Chaque année, le 8 mars, les femmes ont droit à leur journée. Célébrée en France depuis 1982, la journée internationale des droits des femmes améliore-t-elle le sort de la moitié de la population ? Pas réellement, elle conserve néanmoins son utilité selon les membres des associations féminines et féministes, "Elles aussi" et "Femmes Solidaires" de Lyon.
Le 8 mars est dans l'esprit de chacun "la journée des femmes". Pourtant, des décennies après la création d'une journée spéciale en France, les associations le confirment : seules les lois quand elles sont appliquées changent la vie des femmes.
Denise Margery est présidente de l'association "Femmes solidaires du Rhône". Rue Garibaldi à Lyon, les mardis après-midi, l'association accueille les femmes pour les informer sur leurs droits et les accompagner dans leurs démarches.
Des dispositifs existants mais sans effet
"On multiplie depuis 83 des dispositifs sans effet. L'inégalité salariale homme-femme subsiste. De même, qu'il n'y a pas d'égalité de représentation dans les lieux publics. Les noms des rues et des places sont principalement masculins," explique-t-elle.
Denise étoffe son explication en prenant le domaine de la culture où les femmes sont sous représentées dans les postes tels que directrice de théâtre ou de festival, cheffe d'orchestre.
Pour Denise, le fameux partage des taches n'est toujours pas équitable entre les hommes et les femmes.

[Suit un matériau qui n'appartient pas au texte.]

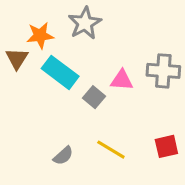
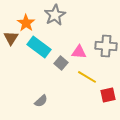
orange star: (40, 35) -> (26, 23), turned -30
yellow line: (111, 150) -> (87, 77), moved

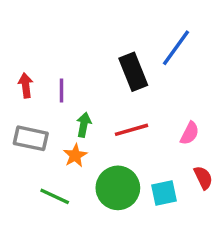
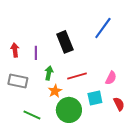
black rectangle: (133, 72) -> (65, 42), moved
orange star: (75, 155) -> (55, 91), moved
cyan square: (164, 193) -> (95, 98), moved

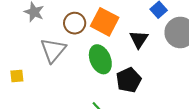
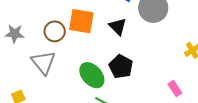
green ellipse: (100, 59) -> (92, 75), moved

Tant que les lois ne seront pas appliquées, il y aura toujours un retard sur les réponses à apporter sur le droit des femmes
Denise Margery, présidente de Femmes Solidaires du Rhône
"Concernant les violences faites aux femmes, les lois et les décrets de 2010 dits "ordonnance de protection" restent sans effet", affirme Denise Margery. "En Espagne, ils enregistrent plus de 2000 dossiers de protection par an. En France, nous en sommes, début mars, à 30 féminicides", déplore Denise.
"La loi sur la protection des femmes est appliquée en Espagne, pas chez nous, martèle Denise, alors que la France s'est basée sur la loi espagnole pour l'établir chez nous."
Les femmes moins bien payées et plus précaires
Elle dénonce des démarches d'annonce. "Il y a toujours un réel décalage sur le déroulement de carrière entre un homme et une femme. Un écart de salaire de 20% subsiste sur un même poste. N'oublions pas que l'écart est tel que l'on considère que les femmes ne sont plus payées à la mi novembre contrairement aux hommes. D'ailleurs, la précarité touche plus les femmes que les hommes" conclut-elle.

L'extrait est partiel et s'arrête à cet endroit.